Latest ‘Vampire’ book packs a weak bite
Sookie Stackhouse returns in the 11th installment of Charlaine Harris’s “Southern Vampire Chronicles” in “Dead Reckoning.”
This is the book series HBO’s hit television show, “True Blood,” is based on.
In “Dead Reckoning,” Sookie finds her life threatened at every turn, just like in every other book so far.
Sookie spends much of the book alternating between being a quick-thinking, resourceful woman and a whiny, naïve girl.
It’s amazing how some realizations creep up on her like they do, while she somehow manages to work out problems with solutions that even centuries-old vampires can’t grasp.

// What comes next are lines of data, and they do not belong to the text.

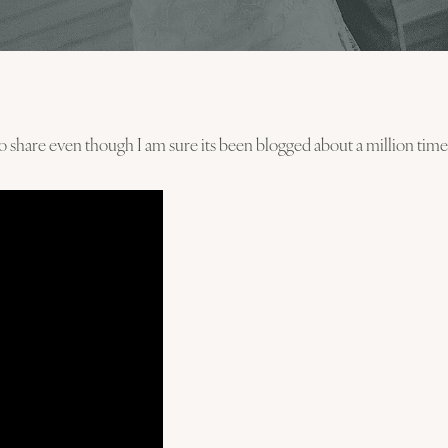
to share even though I am sure its been blogged about a million time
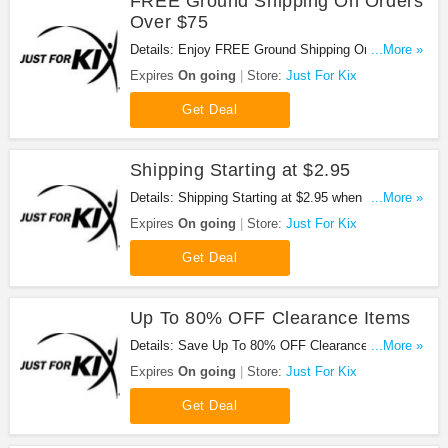
FREE Ground Shipping On Orders
Over $75
Details: Enjoy FREE Ground Shipping On Orders
...More »
Over $75 at Just For Kix !
Expires
On going
Store:
Just For Kix
Get Deal
Shipping Starting at $2.95
Details: Shipping Starting at $2.95 when shopping
...More »
at Just For Kix!
Expires
On going
Store:
Just For Kix
Get Deal
Up To 80% OFF Clearance Items
Details: Save Up To 80% OFF Clearance Items at
...More »
Just For Kix!
Expires
On going
Store:
Just For Kix
Get Deal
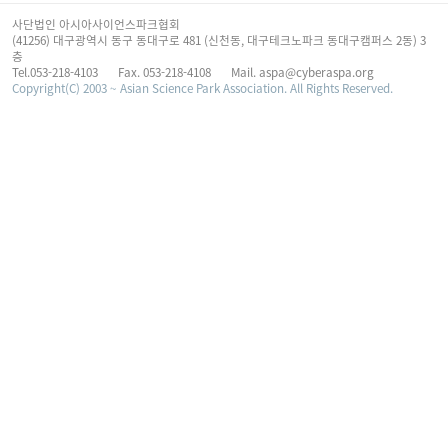
사단법인 아시아사이언스파크협회
(41256) 대구광역시 동구 동대구로 481 (신천동, 대구테크노파크 동대구캠퍼스 2동) 3
층
Tel.053-218-4103
Fax. 053-218-4108
Mail. aspa@cyberaspa.org
Copyright(C) 2003 ~ Asian Science Park Association. All Rights Reserved.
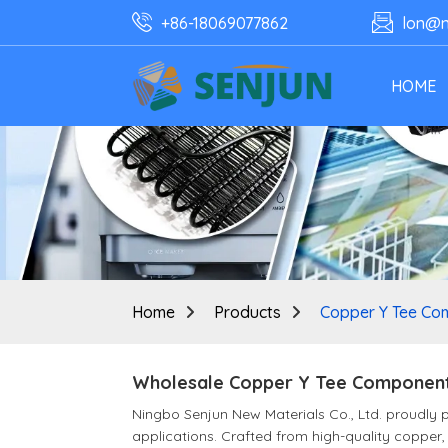
+86-18069077862
lon@n
HOME
Home
Products
Copper Y Tee Co
Wholesale Copper Y Tee Components
Ningbo Senjun New Materials Co., Ltd. proudly
applications. Crafted from high-quality copper, 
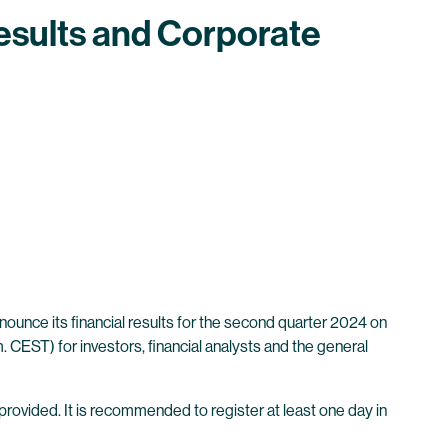
esults and Corporate
unce its financial results for the second quarter 2024 on
 CEST) for investors, financial analysts and the general
 provided. It is recommended to register at least one day in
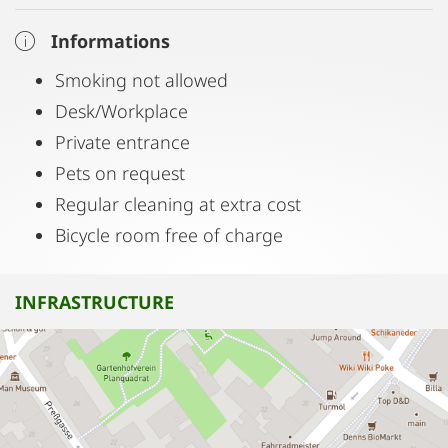
Informations
Smoking not allowed
Desk/Workplace
Private entrance
Pets on request
Regular cleaning at extra cost
Bicycle room free of charge
INFRASTRUCTURE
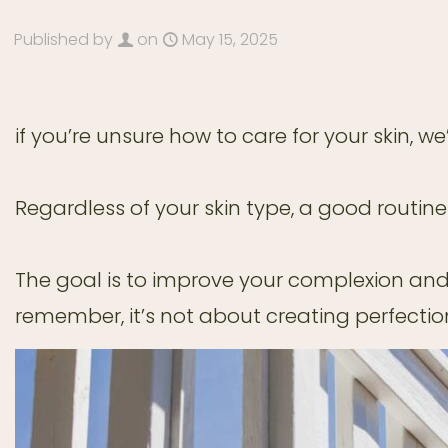
Published by
on
May 15, 2025
if you’re unsure how to care for your skin, w
Regardless of your skin type, a good routine
The goal is to improve your complexion and
remember, it’s not about creating perfectio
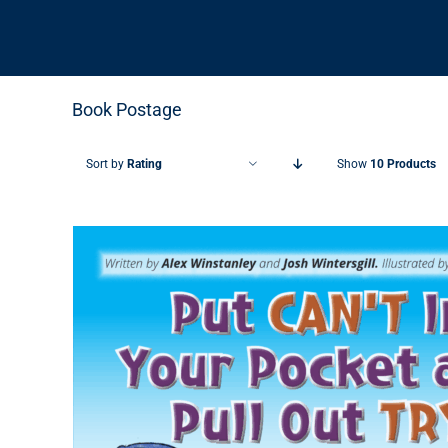
Book Postage
Sort by
Rating
Show
10 Products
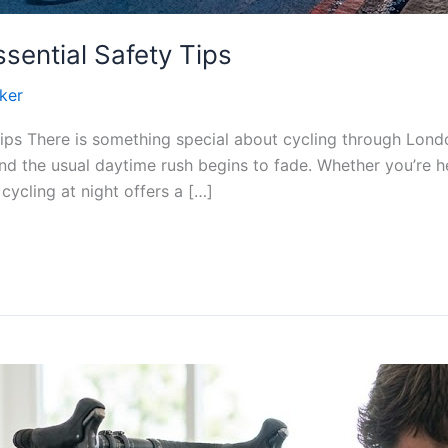
ssential Safety Tips
ker
Tips There is something special about cycling through Lond
nd the usual daytime rush begins to fade. Whether you’re h
cycling at night offers a […]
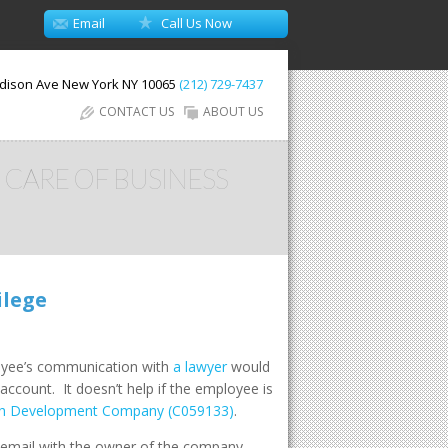
Email
Call Us Now
dison Ave
New York
NY
10065
(212) 729-7437
CONTACT US
ABOUT US
 CARE OF BUSINESS
ilege
ployee’s communication with
a lawyer
would
count. It doesn’t help if the employee is
ich Development Company (C059133)
.
 email with the owner of the company,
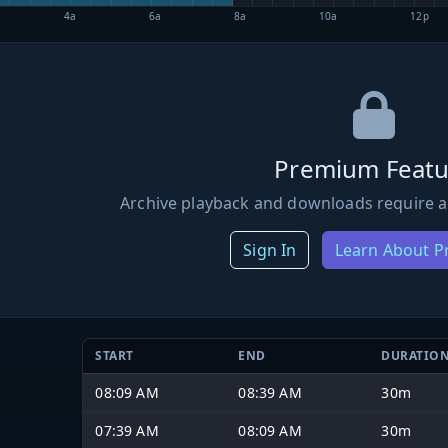
4a
6a
8a
10a
12p
Premium Featu
Archive playback and downloads require a
Sign In
Learn About 
START
END
DURATIO
08:09 AM
08:39 AM
30m
07:39 AM
08:09 AM
30m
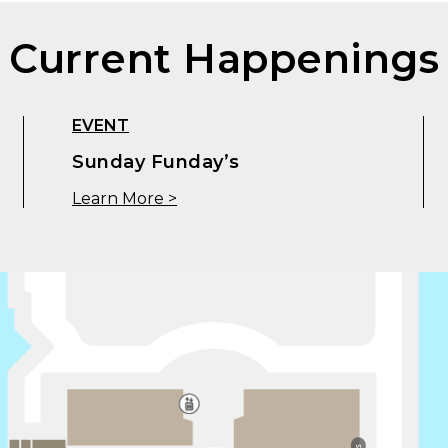
Current Happenings
EVENT
Sunday Funday’s
Learn More >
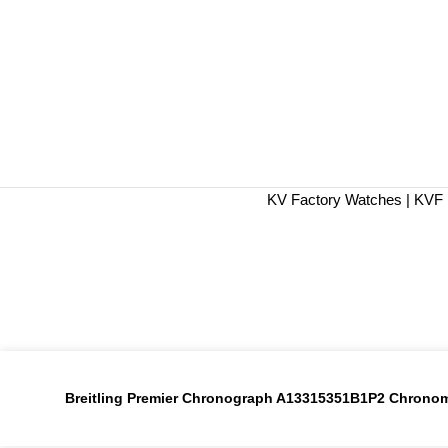
KV Factory Watches | KVF 
Breitling Premier Chronograph A13315351B1P2 Chronome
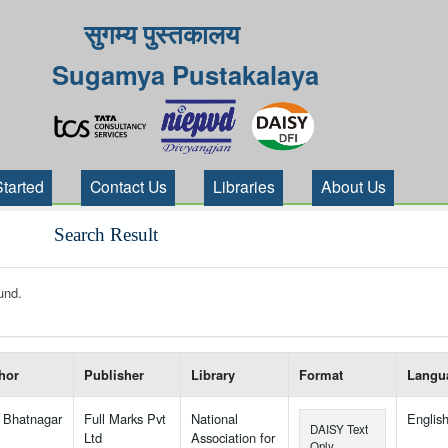
सुगम्य पुस्तकालय
Sugamya Pustakalaya
Started
Contact Us
Libraries
About Us
Search Result
und.
 your search-----
hor
Publisher
Library
Format
Langu
 Bhatnagar
Full Marks Pvt
National
Englis
DAISY Text
Ltd
Association for
Only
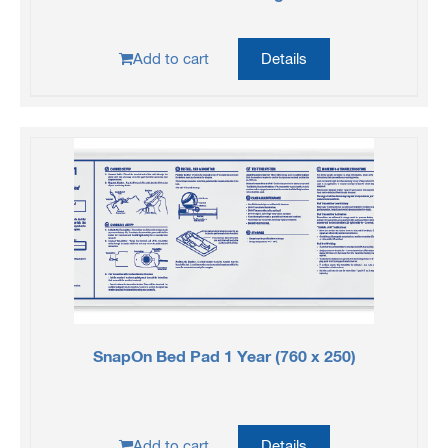
Add to cart
Details
SnapOn Bed Pad 1 Year (760 x 250)
Add to cart
Details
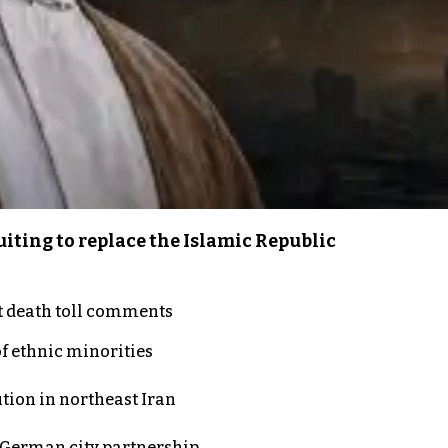
iting to replace the Islamic Republic
t death toll comments
of ethnic minorities
ution in northeast Iran
d German city partnership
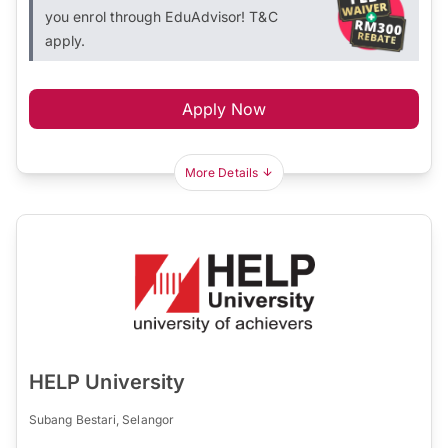
you enrol through EduAdvisor! T&C
apply.
Apply Now
More Details
HELP University
Subang Bestari, Selangor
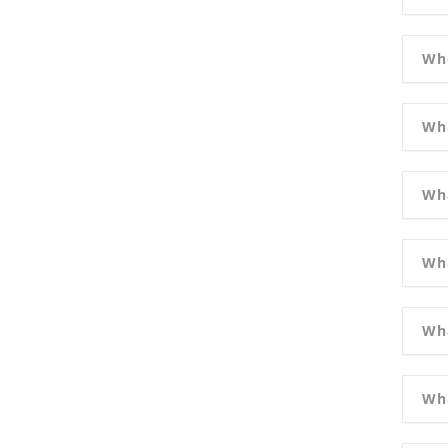
Wh
Wha
Wha
Wha
Wha
Wha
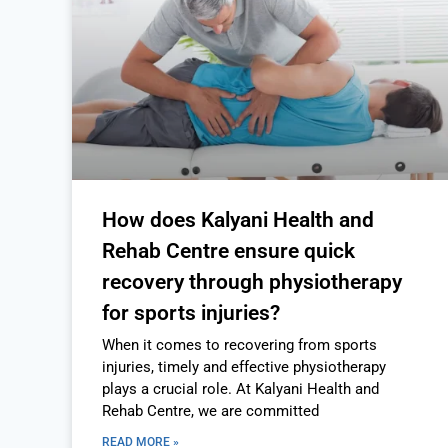
How does Kalyani Health and
Rehab Centre ensure quick
recovery through physiotherapy
for sports injuries?
When it comes to recovering from sports
injuries, timely and effective physiotherapy
plays a crucial role. At Kalyani Health and
Rehab Centre, we are committed
READ MORE »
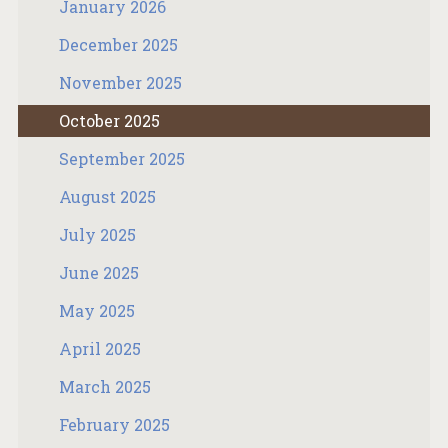
January 2026
December 2025
November 2025
October 2025
September 2025
August 2025
July 2025
June 2025
May 2025
April 2025
March 2025
February 2025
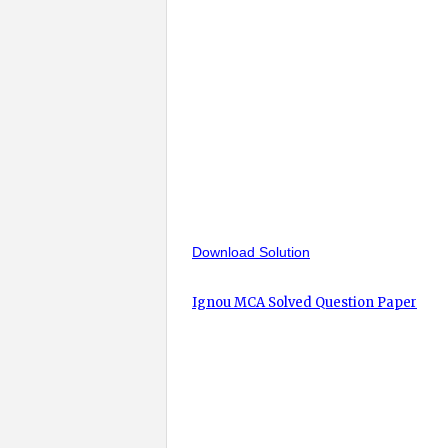
Download Solution
Ignou MCA Solved Question Paper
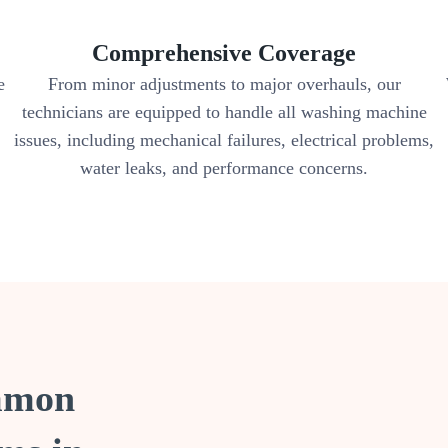
Comprehensive Coverage
e
From minor adjustments to major overhauls, our
technicians are equipped to handle all washing machine
issues, including mechanical failures, electrical problems,
water leaks, and performance concerns.
ommon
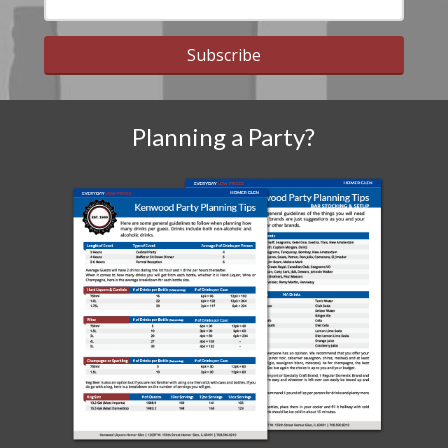
Subscribe
Planning a Party?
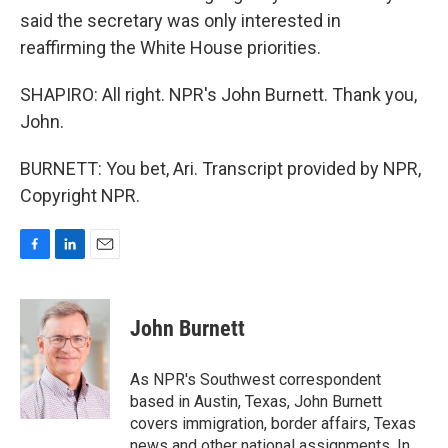
said the secretary was only interested in
reaffirming the White House priorities.
SHAPIRO: All right. NPR's John Burnett. Thank you,
John.
BURNETT: You bet, Ari. Transcript provided by NPR,
Copyright NPR.
F
L
E
a
i
m
c
n
a
e
k
i
John Burnett
b
e
l
o
d
o
I
As NPR's Southwest correspondent
k
n
based in Austin, Texas, John Burnett
covers immigration, border affairs, Texas
news and other national assignments. In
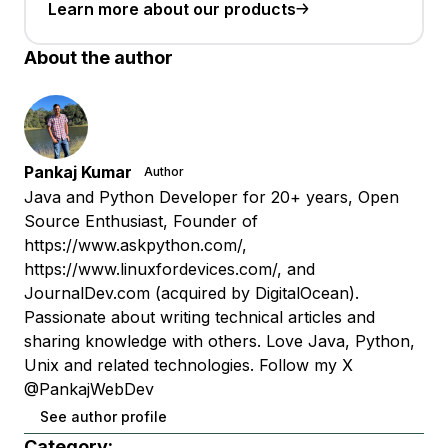
Learn more about our products
About the author
Pankaj Kumar
Author
Java and Python Developer for 20+ years, Open
Source Enthusiast, Founder of
https://www.askpython.com/,
https://www.linuxfordevices.com/, and
JournalDev.com (acquired by DigitalOcean).
Passionate about writing technical articles and
sharing knowledge with others. Love Java, Python,
Unix and related technologies. Follow my X
@PankajWebDev
See author profile
Category:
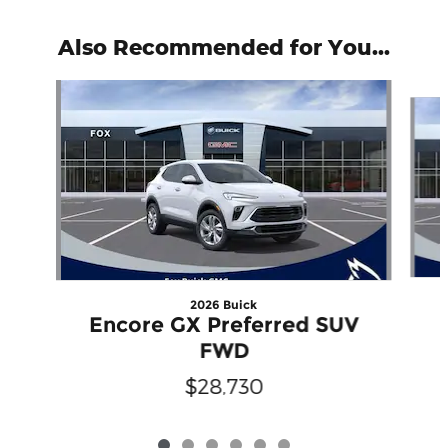
Also Recommended for You...
Slide 1 of 6
2026 Buick
Encore GX Preferred SUV
FWD
$28,730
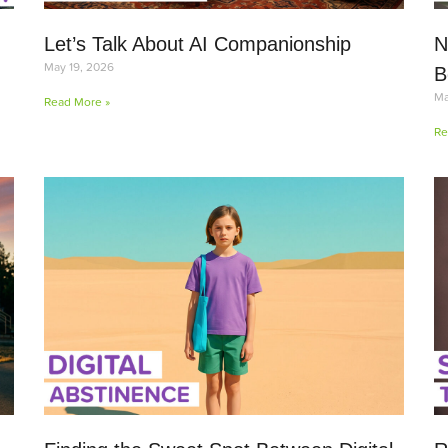
Let’s Talk About AI Companionship
N
May 19, 2026
B
Ma
Read More »
Re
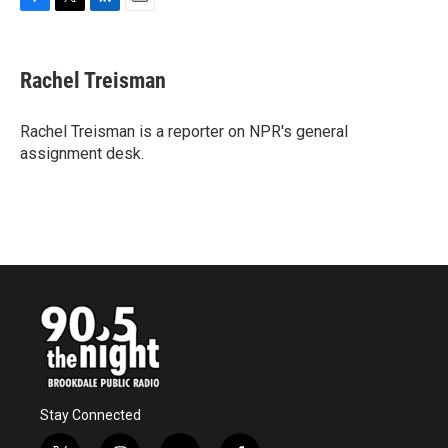
F
T
L
E
a
w
i
m
c
i
n
a
e
t
k
i
Rachel Treisman
b
t
e
l
o
e
d
o
r
I
Rachel Treisman is a reporter on NPR's general
k
n
assignment desk.
Stay Connected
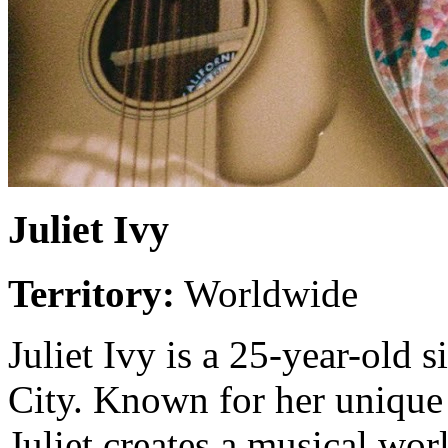
Juliet Ivy
Territory:
Worldwide
Juliet Ivy is a 25-year-old
City. Known for her unique
Juliet creates a musical worl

This book doesn’t seem as believable as earlier books in the series.
It’s a mad dash from crisis to crisis. The moments in the book that are intended to paint Sookie as a ‘normal’ person are disjointed.
Between the various fairy plots cropping up and the vampire posturing Sookie is in the middle of, there is just really too much in this book for a reader to follow and enjoy as in Harris’s older writing.
Especially disappointing is the fact that once you’ve read it, you may not remember much about the book an hour after you’re done.
The plotlines have potential, but they seem rushed, not fully developed at times.
If you’re a devoted Sookie Stackhouse fan, then you should at least borrow the book. Otherwise, it may not be worth your time.